The past two weeks have been pretty rough for me. My husband and I were crunching on a contract until Wednesday morning, working 14 hours a day on it. (Aside: I can work 10-12 hours a day, five days a week, for months — and I have — but 14 hours a day for 10 days straight does me in.)
This was frustrating enough with a shiny new beta to obsess over … but then we got the news about Blizzard extending RealID to the WoW forums.
Like many people, my first reaction was shock. I checked the calendar: had I gone back in time and it was April again? Associating legal names with forums posts is just such an obviously, fantastically, cataclysmicly bad idea that I just couldn’t see how Blizzard could possibly be serious about it.
So instead of obsessing over beta posts and info, I spent my stolen non-crunching moments obsessing over RealID. I watched the official feedback thread grow … and grow … and grow. I read the blogs — both player blogs and pundit blogs — and I let it sink in.
And I tried to decide what to do.
My personal situation with respect to my legal name is … interesting. But that’s not the point. The point is that the action that Blizzard had announced is unethical. It’s a betrayal of my relationship to WoW. I could not, in good conscience, continue to support a company that implemented such a system.

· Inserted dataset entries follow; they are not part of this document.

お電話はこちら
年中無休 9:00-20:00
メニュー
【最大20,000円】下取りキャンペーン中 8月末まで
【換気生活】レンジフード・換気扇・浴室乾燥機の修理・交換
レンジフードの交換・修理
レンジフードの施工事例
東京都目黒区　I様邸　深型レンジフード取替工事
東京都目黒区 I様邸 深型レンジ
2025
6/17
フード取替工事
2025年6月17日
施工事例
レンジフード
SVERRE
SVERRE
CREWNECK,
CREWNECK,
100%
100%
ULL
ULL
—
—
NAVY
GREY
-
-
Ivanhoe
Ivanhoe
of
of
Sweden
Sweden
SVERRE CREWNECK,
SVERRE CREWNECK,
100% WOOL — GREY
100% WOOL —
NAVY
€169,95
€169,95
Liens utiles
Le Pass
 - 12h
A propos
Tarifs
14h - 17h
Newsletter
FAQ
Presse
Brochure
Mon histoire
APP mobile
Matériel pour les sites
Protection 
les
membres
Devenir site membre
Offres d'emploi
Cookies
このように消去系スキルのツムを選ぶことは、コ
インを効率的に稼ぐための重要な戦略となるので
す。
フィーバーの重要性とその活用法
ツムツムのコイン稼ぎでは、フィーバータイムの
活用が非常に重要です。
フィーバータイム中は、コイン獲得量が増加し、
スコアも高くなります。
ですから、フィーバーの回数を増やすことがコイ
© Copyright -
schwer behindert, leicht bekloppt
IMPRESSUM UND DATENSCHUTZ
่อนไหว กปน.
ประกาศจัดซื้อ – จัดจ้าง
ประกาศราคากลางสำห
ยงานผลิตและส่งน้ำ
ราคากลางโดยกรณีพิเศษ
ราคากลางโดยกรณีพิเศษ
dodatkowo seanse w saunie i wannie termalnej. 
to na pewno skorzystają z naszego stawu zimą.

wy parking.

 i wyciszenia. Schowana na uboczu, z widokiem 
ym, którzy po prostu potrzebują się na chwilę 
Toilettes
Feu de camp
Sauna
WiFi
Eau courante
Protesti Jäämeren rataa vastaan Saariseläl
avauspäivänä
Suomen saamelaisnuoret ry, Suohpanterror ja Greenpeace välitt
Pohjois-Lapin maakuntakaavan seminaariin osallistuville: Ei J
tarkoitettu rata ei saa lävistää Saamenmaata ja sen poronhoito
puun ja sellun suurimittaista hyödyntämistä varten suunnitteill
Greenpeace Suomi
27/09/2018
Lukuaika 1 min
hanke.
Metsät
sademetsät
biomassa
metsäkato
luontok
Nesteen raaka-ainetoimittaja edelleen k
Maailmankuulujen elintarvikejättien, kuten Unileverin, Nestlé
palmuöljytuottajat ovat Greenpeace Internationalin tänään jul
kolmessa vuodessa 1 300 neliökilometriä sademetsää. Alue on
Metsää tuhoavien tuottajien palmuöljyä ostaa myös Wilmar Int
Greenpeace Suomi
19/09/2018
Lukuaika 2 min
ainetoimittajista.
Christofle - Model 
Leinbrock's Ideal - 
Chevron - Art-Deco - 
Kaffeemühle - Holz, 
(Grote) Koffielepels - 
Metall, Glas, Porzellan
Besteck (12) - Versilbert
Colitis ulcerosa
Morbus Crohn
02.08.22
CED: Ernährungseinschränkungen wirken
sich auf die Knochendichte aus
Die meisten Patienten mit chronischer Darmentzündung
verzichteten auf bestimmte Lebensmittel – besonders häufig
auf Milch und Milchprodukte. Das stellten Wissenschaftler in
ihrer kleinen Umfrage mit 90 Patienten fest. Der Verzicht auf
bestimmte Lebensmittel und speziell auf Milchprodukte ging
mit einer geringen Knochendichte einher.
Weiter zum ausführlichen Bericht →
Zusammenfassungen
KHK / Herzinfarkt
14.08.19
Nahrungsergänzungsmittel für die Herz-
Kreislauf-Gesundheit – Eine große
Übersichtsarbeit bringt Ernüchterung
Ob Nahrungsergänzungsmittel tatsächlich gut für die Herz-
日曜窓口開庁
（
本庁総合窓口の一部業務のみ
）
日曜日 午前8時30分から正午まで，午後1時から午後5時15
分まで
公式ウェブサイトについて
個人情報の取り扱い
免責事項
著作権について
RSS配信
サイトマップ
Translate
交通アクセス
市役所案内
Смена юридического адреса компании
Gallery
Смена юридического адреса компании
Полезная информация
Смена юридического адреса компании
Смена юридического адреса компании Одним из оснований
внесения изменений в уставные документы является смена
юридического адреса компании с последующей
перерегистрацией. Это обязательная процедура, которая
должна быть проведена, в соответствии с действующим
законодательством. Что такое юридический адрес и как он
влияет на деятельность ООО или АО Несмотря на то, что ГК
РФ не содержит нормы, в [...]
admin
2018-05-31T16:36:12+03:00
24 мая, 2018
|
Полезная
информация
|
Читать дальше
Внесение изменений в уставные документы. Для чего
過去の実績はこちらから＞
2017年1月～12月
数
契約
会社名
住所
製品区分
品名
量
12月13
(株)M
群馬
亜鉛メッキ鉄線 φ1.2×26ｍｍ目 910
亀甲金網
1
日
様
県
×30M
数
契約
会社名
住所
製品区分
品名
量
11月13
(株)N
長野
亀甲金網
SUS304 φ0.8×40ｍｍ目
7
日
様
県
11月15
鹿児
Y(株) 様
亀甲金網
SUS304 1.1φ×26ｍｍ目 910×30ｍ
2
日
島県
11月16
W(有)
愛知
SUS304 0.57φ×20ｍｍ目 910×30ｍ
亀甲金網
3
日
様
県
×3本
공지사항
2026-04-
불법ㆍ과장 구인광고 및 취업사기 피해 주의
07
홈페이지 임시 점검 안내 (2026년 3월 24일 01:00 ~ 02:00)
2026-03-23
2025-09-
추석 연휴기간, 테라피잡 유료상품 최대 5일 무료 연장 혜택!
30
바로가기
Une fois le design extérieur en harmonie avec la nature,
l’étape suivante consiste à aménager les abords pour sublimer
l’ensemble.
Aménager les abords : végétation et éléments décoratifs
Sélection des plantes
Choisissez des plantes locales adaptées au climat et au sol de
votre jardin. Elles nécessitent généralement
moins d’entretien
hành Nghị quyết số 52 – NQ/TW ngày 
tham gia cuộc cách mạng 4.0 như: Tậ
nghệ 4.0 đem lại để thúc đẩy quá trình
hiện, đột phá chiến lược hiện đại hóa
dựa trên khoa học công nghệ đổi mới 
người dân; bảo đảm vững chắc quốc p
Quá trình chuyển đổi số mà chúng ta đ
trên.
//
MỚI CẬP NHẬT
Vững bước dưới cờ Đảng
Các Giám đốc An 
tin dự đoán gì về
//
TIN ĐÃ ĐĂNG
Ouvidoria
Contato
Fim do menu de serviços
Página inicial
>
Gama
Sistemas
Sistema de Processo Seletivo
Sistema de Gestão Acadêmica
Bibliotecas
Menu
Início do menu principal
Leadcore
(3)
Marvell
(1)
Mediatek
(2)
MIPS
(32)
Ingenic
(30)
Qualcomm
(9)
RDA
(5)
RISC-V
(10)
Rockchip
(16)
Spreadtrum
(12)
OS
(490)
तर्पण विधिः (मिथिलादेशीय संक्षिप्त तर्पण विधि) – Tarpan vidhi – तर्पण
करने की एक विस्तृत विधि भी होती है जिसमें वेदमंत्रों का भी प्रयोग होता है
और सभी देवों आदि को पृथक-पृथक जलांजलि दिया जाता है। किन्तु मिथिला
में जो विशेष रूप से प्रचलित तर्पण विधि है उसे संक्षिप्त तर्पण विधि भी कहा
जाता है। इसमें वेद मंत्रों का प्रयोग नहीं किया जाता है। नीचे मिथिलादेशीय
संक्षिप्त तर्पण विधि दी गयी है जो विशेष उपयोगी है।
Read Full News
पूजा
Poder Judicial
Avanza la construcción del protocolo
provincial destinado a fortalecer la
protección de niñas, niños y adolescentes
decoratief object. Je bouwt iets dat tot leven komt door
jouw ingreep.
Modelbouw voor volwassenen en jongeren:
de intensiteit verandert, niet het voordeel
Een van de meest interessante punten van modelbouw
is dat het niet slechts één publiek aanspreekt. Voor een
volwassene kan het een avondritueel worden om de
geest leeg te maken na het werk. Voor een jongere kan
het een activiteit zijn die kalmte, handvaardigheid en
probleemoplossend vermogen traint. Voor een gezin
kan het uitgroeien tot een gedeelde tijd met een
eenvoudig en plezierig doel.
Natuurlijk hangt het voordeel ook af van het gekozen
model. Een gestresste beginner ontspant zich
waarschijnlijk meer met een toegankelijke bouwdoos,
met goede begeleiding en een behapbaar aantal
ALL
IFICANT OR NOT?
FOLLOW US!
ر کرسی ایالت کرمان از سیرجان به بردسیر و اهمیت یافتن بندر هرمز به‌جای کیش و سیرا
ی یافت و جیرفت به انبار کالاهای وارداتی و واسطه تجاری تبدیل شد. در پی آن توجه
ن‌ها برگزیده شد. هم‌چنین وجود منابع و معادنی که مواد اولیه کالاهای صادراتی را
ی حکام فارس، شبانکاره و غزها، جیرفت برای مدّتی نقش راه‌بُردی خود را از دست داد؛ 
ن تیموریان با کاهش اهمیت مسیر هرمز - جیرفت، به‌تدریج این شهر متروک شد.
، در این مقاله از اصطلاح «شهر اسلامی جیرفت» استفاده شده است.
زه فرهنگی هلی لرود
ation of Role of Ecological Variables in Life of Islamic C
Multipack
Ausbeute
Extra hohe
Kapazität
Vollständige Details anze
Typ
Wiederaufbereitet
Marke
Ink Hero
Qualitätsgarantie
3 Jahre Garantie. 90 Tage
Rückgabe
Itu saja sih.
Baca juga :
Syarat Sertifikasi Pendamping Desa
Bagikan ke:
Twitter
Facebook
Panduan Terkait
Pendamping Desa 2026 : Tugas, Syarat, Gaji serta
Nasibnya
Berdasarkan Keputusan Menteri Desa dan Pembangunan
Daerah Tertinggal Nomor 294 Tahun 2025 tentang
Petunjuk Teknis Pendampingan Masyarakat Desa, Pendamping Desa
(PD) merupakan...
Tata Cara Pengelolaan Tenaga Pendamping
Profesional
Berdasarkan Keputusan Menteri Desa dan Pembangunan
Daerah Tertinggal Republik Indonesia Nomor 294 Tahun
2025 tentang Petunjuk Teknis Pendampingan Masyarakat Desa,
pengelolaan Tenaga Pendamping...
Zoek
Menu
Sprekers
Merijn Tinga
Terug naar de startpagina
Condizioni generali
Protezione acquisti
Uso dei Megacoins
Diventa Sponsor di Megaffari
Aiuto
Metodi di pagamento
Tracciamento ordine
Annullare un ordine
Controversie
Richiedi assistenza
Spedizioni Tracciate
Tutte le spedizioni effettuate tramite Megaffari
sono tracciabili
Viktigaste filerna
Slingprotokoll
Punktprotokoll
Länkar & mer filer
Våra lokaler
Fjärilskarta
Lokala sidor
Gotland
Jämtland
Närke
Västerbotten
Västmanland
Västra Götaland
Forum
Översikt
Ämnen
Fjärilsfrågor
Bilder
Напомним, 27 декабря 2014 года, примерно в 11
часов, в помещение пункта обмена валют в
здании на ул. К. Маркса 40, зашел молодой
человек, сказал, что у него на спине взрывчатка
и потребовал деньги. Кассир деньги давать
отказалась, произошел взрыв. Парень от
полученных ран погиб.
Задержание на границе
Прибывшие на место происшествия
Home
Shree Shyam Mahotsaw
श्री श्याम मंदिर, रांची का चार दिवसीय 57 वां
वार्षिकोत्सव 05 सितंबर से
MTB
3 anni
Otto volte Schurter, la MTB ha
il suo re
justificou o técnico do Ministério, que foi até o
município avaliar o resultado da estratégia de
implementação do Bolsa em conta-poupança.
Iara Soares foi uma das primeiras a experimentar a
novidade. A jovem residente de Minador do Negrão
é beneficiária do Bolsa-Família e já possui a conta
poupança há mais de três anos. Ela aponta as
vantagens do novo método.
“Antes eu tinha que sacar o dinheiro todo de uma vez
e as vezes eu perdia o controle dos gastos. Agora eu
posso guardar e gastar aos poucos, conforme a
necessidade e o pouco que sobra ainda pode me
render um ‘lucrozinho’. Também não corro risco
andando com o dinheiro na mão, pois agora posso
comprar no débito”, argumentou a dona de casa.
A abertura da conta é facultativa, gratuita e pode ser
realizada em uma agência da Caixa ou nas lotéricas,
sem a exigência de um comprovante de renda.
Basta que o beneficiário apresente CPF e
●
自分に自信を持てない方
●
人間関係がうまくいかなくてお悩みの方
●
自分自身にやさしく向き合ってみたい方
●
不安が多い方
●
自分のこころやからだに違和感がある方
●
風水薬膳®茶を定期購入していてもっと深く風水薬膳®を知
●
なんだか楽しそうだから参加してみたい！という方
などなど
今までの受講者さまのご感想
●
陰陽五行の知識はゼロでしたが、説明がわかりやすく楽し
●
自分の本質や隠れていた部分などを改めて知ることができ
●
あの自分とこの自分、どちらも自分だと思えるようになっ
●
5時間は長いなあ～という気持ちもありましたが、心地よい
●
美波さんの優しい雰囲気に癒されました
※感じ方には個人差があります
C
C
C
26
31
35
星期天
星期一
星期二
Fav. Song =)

But WoW is a huge part of my life. In addition to this blog, I run three (!) WoW fan sites. I can’t just walk away from all of that willy-nilly.
Last night I decided to start simple. I cancelled all seven of my accounts — which isn’t as big a deal as it sounds, given that I pay with time cards anyway — and started planning a post for today. I didn’t have anything particularly new to add to the discussion, but I wanted to be on record as opposing Blizzard’s announcement. And I didn’t have to make any big decisions yet — I’d just post and let you know how I felt.
Thankfully — oh how thankfully! — when I woke up this morning I found that I had missed my chance to join my voice to the legion of players who opposed associating legal names with forum posts. Because Mike Morhaime, CEO & Cofounder of Blizzard Entertainment, announced today that:
We’ve been constantly monitoring the feedback you’ve given us, as well as internally discussing your concerns about the use of real names on our forums. As a result of those discussions, we’ve decided at this time that real names will not be required for posting on official Blizzard forums.
We’ll need to keep a careful eye on the situation, specifically to see what the phrase “at this time” means to Blizzard, but for the moment … I feel like I’ve dodged a bullet.
I am incredibly proud of how the WoW community pulled together on this one. The official forums may be a bit hairy, but the WoW community is amazing.
I wonder how the immediate cancellations of accounts (by many, I’m sure) affected their decision as opposed to simply the vocal outcry.
It’s so unlike Blizzard to act this way towards their community. I can’t help but think this was Activision getting involved somehow, or if Blizzard is simply losing touch with it’s player base.
It puts a big huge hole in the security they try to implement for player accounts… it doesn’t make sense. At all.
“Unethical” is the most over-the-top illogical description I’ve heard regarding this. I was so incredibly happy that people wouldn’t be able to hide (which is truly unethical) behind their masks, and act however they wanted without retribution. For the VERY minor portion of people that could actually be harmed by posting with their real names… well, they would simply not post on the official forums.
Anonymity is the true bane of the internet.
Ixnay, your name being hidden provides no security. It isn’t like say, your bank PIN, or your social security number.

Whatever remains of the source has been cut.